Críticas: El secreto de Adaline

4/10
The Age of Adaline (Estados Unidos, 2015).
Dirección: Michael Cuesta.
Intérpretes: Jeremy Renner, Mary Elizabeth Winstead, Ray Liotta, Michael Sheen, Barry Pepper, Andy Garcia, Rosemarie DeWitt.
Guion: Peter Landesman, sobre los libros de Gary Webb y Nick Schou.
Música original: Nathan Johnson.
Fotografía: Sean Bobbitt.
Montaje: Brian A. Kates.
Idioma: Inglés.
Duración: 112 minutos.


Una tibia historia de amor

Por Ricardo González Iglesias

El cine nos ha regalado grandes historias de amor, melodramas al borde del paroxismo que perpetúan en nuestra sociedad una falsaria aprehensión del querer al uso romántico. El secreto de Adaline profundiza en las procelosas aguas del amor imposible por imposición sobrenatural, que lleva a los personajes al sufrimiento compartido, debido a una pirueta narrativa que convierte a la protagonista en un eterno, inalterado e inalterable objeto de deseo transmitido (casual o causalmente) de generación en generación, haciendo sucumbir a toda la prole masculina de una misma familia.

El secreto de Adaline juega con determinados elementos de otros filmes adscritos más o menos al género, o donde el amor es eje fundamental de los mismos.
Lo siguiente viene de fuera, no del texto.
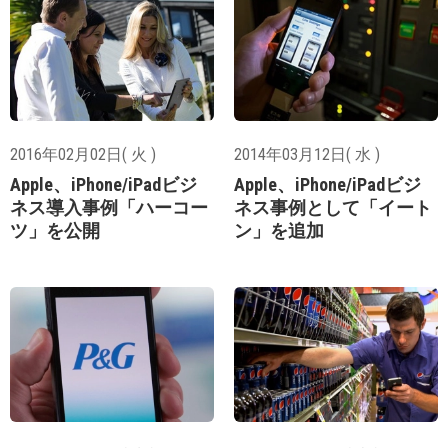
2016年02月02日( 火 )
2014年03月12日( 水 )
Apple、iPhone/iPadビジ
Apple、iPhone/iPadビジ
ネス導入事例「ハーコー
ネス事例として「イート
ツ」を公開
ン」を追加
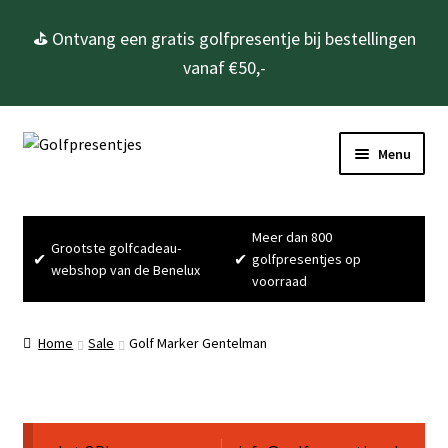
⛳ Ontvang een gratis golfpresentje bij bestellingen
vanaf €50,-
Ga
Ga
Menu
door
naar
naar
de
Home
navigatie
inhoud
Meer dan 800
Grootste golfcadeau-
Subme
Golfcadeau’s
✔
✔
golfpresentjes op
webshop van de Benelux
uitvou
voorraad
Subme
Golfbenodigdheden
uitvou
Home
Sale
Golf Marker Gentelman
Gadgets
Cadeausets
El film intenta soportar ecos en su guion, por comparación y sin fortuna a pesar de su solvente ejecución, que lo emparentan con El curioso caso de Benjamin Button (David Fincher, 2008) en el tratamiento y efectos de un hecho extremadamente singular que roza lo sobrenatural; El diario de Noa (Nick Cassavetes, 2004) en el dilatado tratamiento narrativo de lo temporal; o Magnolia (Paul Thomas Anderson, 1999) en la justificación serendípica de la acción, a través de un sujeto de enunciación cuyo discurso en off queda circunscrito aleatoriamente a las necesidades formales y estilísticas del guionista. Estas confrontaciones o referencias, más o menos explícitas en el film, asaltan al espectador  a modo de deja-vù cinematográfico, obrando negativamente sobre la percepción global de la película.

Una irregular intensidad, una impecable estética y ambientación, una eficiente realización y una Blake Lively que inunda la pantalla, con una belleza etérea y una elegancia atemporal al alcance de pocas actrices (perfecta para el papel protagonista), convierten a El secreto de Adaline en un film que responde tibiamente a cualquier atisbo de esperanza o capacidad de engatusamiento que pueda generar en la ávida audiencia del épico y sufrido género melodramático.